Sometimes this care is highly invasive. Consider the care required to provide mechanical ventilation for a patient through an endotracheal tube or a tracheostomy tube. In most long-term dependent cases, a tracheostomy is the best means of connecting the patient to the ventilator. The trach provides direct access to the airway with a fairly secure interface and offers safer access to the breathing system when 16- to 24-hour support is needed. The population of tracheostomized patients is large.
Communication is vital to all patients, and vent-dependent patients are no exception. Need is the mother of all invention, and speaking valves have been designed to give patients a voice. Devices such as talking tracheostomy valves, or one-way valves, restore the patient’s ability to communicate.
The speaking device coupled with the appropriate rehabilitation in the use of the tool allows patients to interact with the world. This ability greatly influences and controls their quality of life.

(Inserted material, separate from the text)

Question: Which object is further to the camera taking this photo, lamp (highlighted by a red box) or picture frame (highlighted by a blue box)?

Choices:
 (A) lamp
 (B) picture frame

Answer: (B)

Ventilator-dependent patients with tracheostomy tubes have a few options for breathing assistance. They can use either positive pressure or negative pressure devices. While the majority is positive pressure today, negative pressure, similar to that provided by the old iron lung, has not fallen completely from use. The high-tech version of the negative pressure iron lung is a pressure device known as a pneumowrap. This is a chamber that encapsulates the chest and the abdomen creating a negative pressure, allowing for the chest to expand causing inspiration for the lungs.
Regardless of the advances, the negative downside continues to rear its ugly head. A continually increasing number of children being saved in the nation’s NICUs today will be dependent on technology to stay alive for both the long term and short term. Much discussion is currently under way in medical circles regarding the care of these children. Some will eventually reside in acute care wards or in specialty units where specialty care can be provided round the clock. Others, if blessed by sound social, financial and family structures, can live at home in an environment most resembling the way non-technology dependent children grow up.

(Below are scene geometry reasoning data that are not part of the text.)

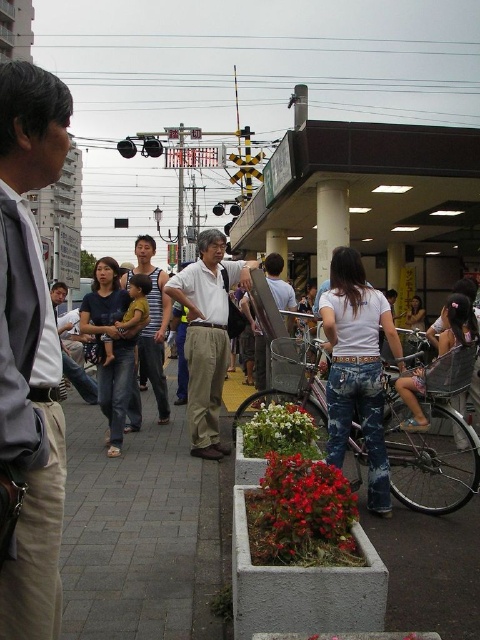 Question: Does khaki pants at left appear over matte black tank top at center?

Choices:
 (A) no
 (B) yes

Answer: (B)

Question: Which point appears farthest from the camera in this image?

Choices:
 (A) (273, 282)
 (B) (152, 378)
 (C) (188, 403)

Answer: (A)

Question: Is matte khaki pants at center to the right of matte black tank top at center from the viewer's perspective?

Choices:
 (A) no
 (B) yes

Answer: (B)

Question: Which point is closer to the camera?

Choices:
 (A) (62, 502)
 (B) (154, 353)
 (C) (197, 461)
 (D) (288, 285)

Answer: (A)

Question: Which of the following is the closest to the observer?

Choices:
 (A) khaki pants at left
 (B) matte khaki pants at center
 (C) gray concrete pavement at center

Answer: (A)

Question: Is gray concrete pavement at center above khaki pants at left?

Choices:
 (A) yes
 (B) no

Answer: (B) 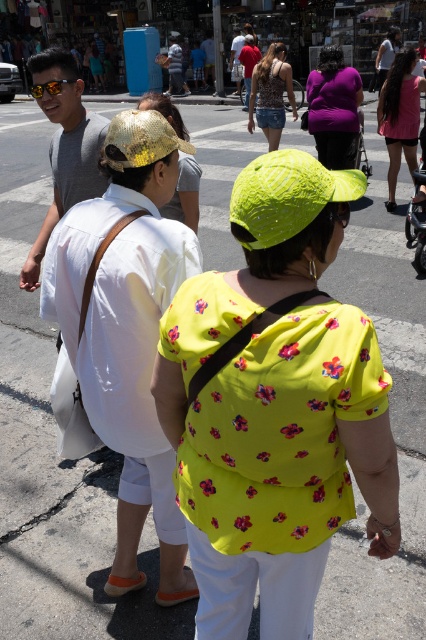 You are a photographer trying to capture a photo of the matte yellow cap at center and the pink fabric dress at upper right. Which object should you focus on first to ensure it appears larger in your photo?

The matte yellow cap at center is closer to the viewer than the pink fabric dress at upper right, so focusing on it first will make it appear larger in the photo.

You are standing on the street and want to hand a leaflet to the person wearing the shiny gold hat at center and the person wearing the patterned fabric dress at center. If you can throw a leaflet 7 meters, can you reach both of them with one throw?

The shiny gold hat at center is 6.90 meters from the patterned fabric dress at center. Since the distance between them is less than 7 meters, you can throw the leaflet to one of them and it will land within 7 meters of both, so yes, you can reach both with one throw.

You are a photographer standing on the sidewalk and want to take a photo of the matte yellow cap at center and the patterned fabric dress at center in the same frame. Given that your camera has a maximum focus range of 30 feet, will both objects be in focus?

The matte yellow cap at center and patterned fabric dress at center are 29.55 feet apart. Since the distance between them is within the camera maximum focus range of 30 feet, both objects will be in focus.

A natural home environment will likely yield the best outcome for the child. However, the reality of this happening is usually a bit harsher.
Many technology-dependent children do not have an option of living within a natural family home. It is difficult to place these children in foster homes. Some families will reach out to these special-need children, but these resources are minimal too. As they dry up, children requiring highly specialized long-term care are likely to become part of an institutionalized population.
We seem to have arrived already at a point in our health care system where the only option available is to group patients with similar problems in group homes. These are community-based options lying somewhere between institutionalization and the family home. Group homes have existed in England and France for a number of years.
A few scattered facilities of this nature have already opened in California. Louisiana is considering creating a group home that will accommodate ventilator-dependent children, some with additional developmental disabilities. States like New Jersey and Pennsylvania likewise have such communities.
If anything, such centers represent a growing industry. With a growing population needing care and fewer people available to provide it, our options for caring for the technology-dependent, especially children, will be exceptionally limited. We have already seen such needs result in the creation of specialty hospitals and units for ventilator-dependent adults. Group homes for vent-dependent adults, although limited in number, likewise are part of our health care structure today too. Funding concerns will continue to be an issue too, and there is little doubt new pressures on the existing system will create some additional problems in providing care for this special needs group in the years ahead.
Michael Donnellan is a California practitioner.